By comparison, asylum seekers as a share of the population in South Korea were 0.02

percent in 2017, while the figure in Germany — one of the most popular destination countries

for refugees — was 0.24 percent that same year.

The reaction against the Yemenis, while shocking, is not a surprise. Almost a decade ago,

in 2009, an Indian scholar in Seoul pursued a criminal complaint against a South Korean man

who hurled racial and sexist slurs at him and his female South Korean companion (who was

insulted for being with a dark-skinned man).

The incident prompted much hand-wringing over the enduring hostility to foreigners,

especially those who come from less developed countries or have darker skin. Not much has

changed since.

In a more recent egregious example, in June 2017, a bar in the popular Itaewon district of

Seoul refused an Indian customer. “No Indians,” the bouncer was heard to say. “It is a rule. No

Kazakhstan, no Pakistan, no Mongolia, no Saudi Arabia and no Egypt.”
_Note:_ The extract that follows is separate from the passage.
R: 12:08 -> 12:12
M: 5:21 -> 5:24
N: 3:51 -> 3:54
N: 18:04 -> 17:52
None of this is surprising given South Korea’s education system. For decades, children,

myself included, were taught to believe that this is a single-blooded nation — dubbed danil

minjok in Korean. This myth of racial purity was promoted to foster national unity.
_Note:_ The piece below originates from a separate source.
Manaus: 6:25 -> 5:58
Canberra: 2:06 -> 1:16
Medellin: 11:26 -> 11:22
Only after 2007, when the United Nations urged South Korea to stop promoting this

racist notion, did the school curriculum change.

With interracial marriage increasing, especially between South Korean men and women

from other parts of Asia, the government has promoted the idea of damunhwa — literally

“multiculturalism.” But it’s defined as foreigners marrying South Korean citizens, so the

damunhwa paradigm promotes little tolerance for other types of foreigners seeking to stay here

long term.
The arrival of the Yemenis coincides with a worsening climate of hate. Misogyny has

been on the rise, partly in reaction to women’s more forceful demands for gender equality. The

powerful Evangelical lobby and its political allies spread Islamophobia by claiming that “we,

too, might become a Muslim state.” The same Christian alliance has also been active in the

persecution of South Korea’s fledgling L.G.B.T. community, which had never been widely

embraced to begin with.

It would only be right for the Moon administration to take the moral high ground and put

an end to this nonsense, but there is little reason for hope. Mr. Moon, who once worked as a

human rights lawyer, didn’t hesitate to say that he opposed homosexuality during a televised

presidential debate a year ago, showing a lack of sympathy for minorities.

If the government truly believed in fighting bigotry, it would have long since pushed to

pass the comprehensive anti-discrimination act that has been stalled in the National Assembly

since 2007, but no such initiative is on the horizon.

Jeju is a visa-free zone for tourists from most countries. When pressed on the issue of

Yemeni refugees, a presidential spokesperson told journalists on June 20 that Yemen has been

added to the list of countries whose citizens cannot enter without a visa. On June 29, the Justice

Ministry announced that it was deploying more personnel to expedite the processing of Yemeni

asylum seekers, presumably to expel them sooner. The ministry will also push for an overhaul of

the Refugee Act, to prevent foreigners from “taking advantage of the refugee system for

economic reasons or residency.”

Not all South Koreans are bigots. Polling data from June 20 showed that 39 percent

supported accepting Yemeni refugees, while some 49 percent were opposed. There are also

several high-profile voices of reason.


“How could we possibly ask our children to love this world if we discriminate against

other races, other nations and other religions?” said Jung Woo-sung, a South Korean actor and

goodwill ambassador for the United Nations refugee agency, at a public forum on Wednesday.

Perhaps a better question to ask those South Koreans who seem to be devoid of

compassion would be this: How would they expect other countries to treat South Korean

refugees in the event of a war with North Korea?